Je reporte mon attention sur Bastien qui est en train de pester contre les deux idiots que nous venons de remettre à leur place. Il s’est fait brûler dans le feu de l’action. Romuald et Tim tentent de le calmer, en vain. Ce n’est pas franchement agréable, je peux le lui concéder.

— C’est bon, interviens-je. Tu as connu bien pire.

— Peut-être mais je te jure que si je les croise, je les…

— Oui, oui, rigolé-je. On finit de faire notre tour et on rentre, d’accord ? je leur propose, seulement pour la forme.

Tous trois acquiescent et nous reprenons notre chemin tandis que Bastien continue de marmonner des injures. Seul le son de la pluie parvient à nos oreilles et les rues sont désertes. Peu de gens se risquent à sortir par un temps pareil. Mes baskets couinent à chacun de mes pas tant elles sont trempées. Grand-mère va vraiment me tuer. Je secoue brièvement chaque jambe même si ça ne changera rien au problème.

Les nuages déversant leurs larmes empêchent les rayons du soleil de parvenir jusqu’à nous, plongeant ainsi la ville dans une sombre atmosphère.

— Eh les gars ! s’exclame subitement Romuald, nous faisant sursauter par la même occasion.

— Quoi ? T’as vu quelque chose ?

— Non t’inquiète, me rassure-t-il. J’ai juste une blague sur les marchés.

Mes yeux croisent ceux de Tim et de Bastien qui a d’ailleurs arrêté de ruminer. Nous reportons nos regards sur Romuald tandis que celui-ci arbore un énorme sourire.

— Mais le problème c’est qu’elle a pas super marché.

Interdit, je le fixe sans comprendre.

— Allez ! Marché… Supermarché ! tente-t-il de nous éclairer.

Bastien commence à se tordre de rire, plus pour se moquer de la nullité de cette blague que pour saluer le trait d’esprit de notre ami. Je me retiens de montrer mon hilarité à mon tour et je me contente d’une bourrade à ce clown.

— Je crois que tu devrais arrêter les blagues pour aujourd’hui, Rom’.

— Mais…

— Je pense aussi, retentit dans mon dos une voix familière.

Je me retourne, sur mes gardes. Putain, pas lui.

— Salut Cellian, lancé-je froidement à ce dernier, pas le moins du monde heureux de sa présence.

— Comment ça va ?

— Ça ira bien mieux quand tu me diras ce que tu fais là.

Je ponctue mes paroles en avançant d’un pas menaçant, énervé de le trouver sur mon chemin.

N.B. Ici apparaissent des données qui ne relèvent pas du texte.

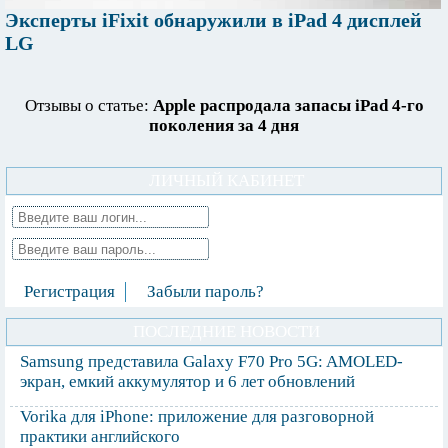
Эксперты iFixit обнаружили в iPad 4 дисплей
LG
Отзывы о статье:
Apple распродала запасы iPad 4-го
поколения за 4 дня
ЛИЧНЫЙ КАБИНЕТ
Регистрация
Забыли пароль?
ПОСЛЕДНИЕ НОВОСТИ
Samsung представила Galaxy F70 Pro 5G: AMOLED-
экран, емкий аккумулятор и 6 лет обновлений
Vorika для iPhone: приложение для разговорной
практики английского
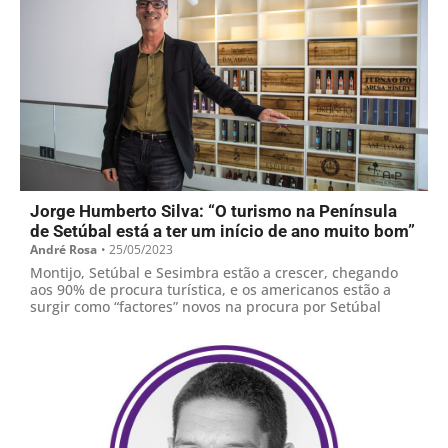
Jorge Humberto Silva: “O turismo na Península
de Setúbal está a ter um início de ano muito bom”
André Rosa
•
25/05/2023
Montijo, Setúbal e Sesimbra estão a crescer, chegando
aos 90% de procura turística, e os americanos estão a
surgir como “factores” novos na procura por Setúbal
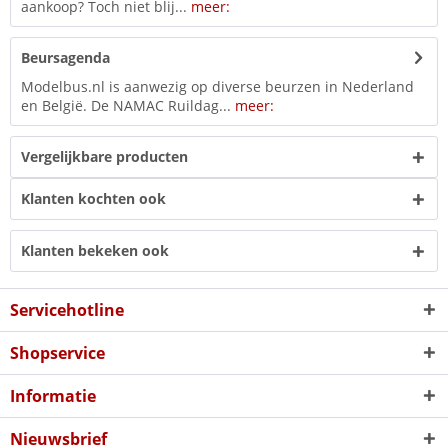
aankoop? Toch niet blij...
meer:
Beursagenda
Modelbus.nl is aanwezig op diverse beurzen in Nederland
en België. De NAMAC Ruildag...
meer:
Vergelijkbare producten
Klanten kochten ook
Klanten bekeken ook
Servicehotline
Shopservice
Informatie
Nieuwsbrief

— Moi ? Et tu ne veux pas savoir ce que mes amis font ?

Sur ces mots, cinq gars sortent de la rue à côté de laquelle nous venons de passer. Merde ! Pourquoi ne les a-t-on pas remarqués ? Nous n’étions pas assez vigilants et je crois que nous allons le regretter.

— Laisse-nous t’expliquer ça à notre manière, fait Cellian avec un sourire en coin qui n’augure rien de bon.

J'espère que ma grand-mère a toujours ce qu'il faut dans son placard à pharmacie car je risque d'en avoir besoin. Et j'espère surtout que Justine ne sera pas là pour voir mon état.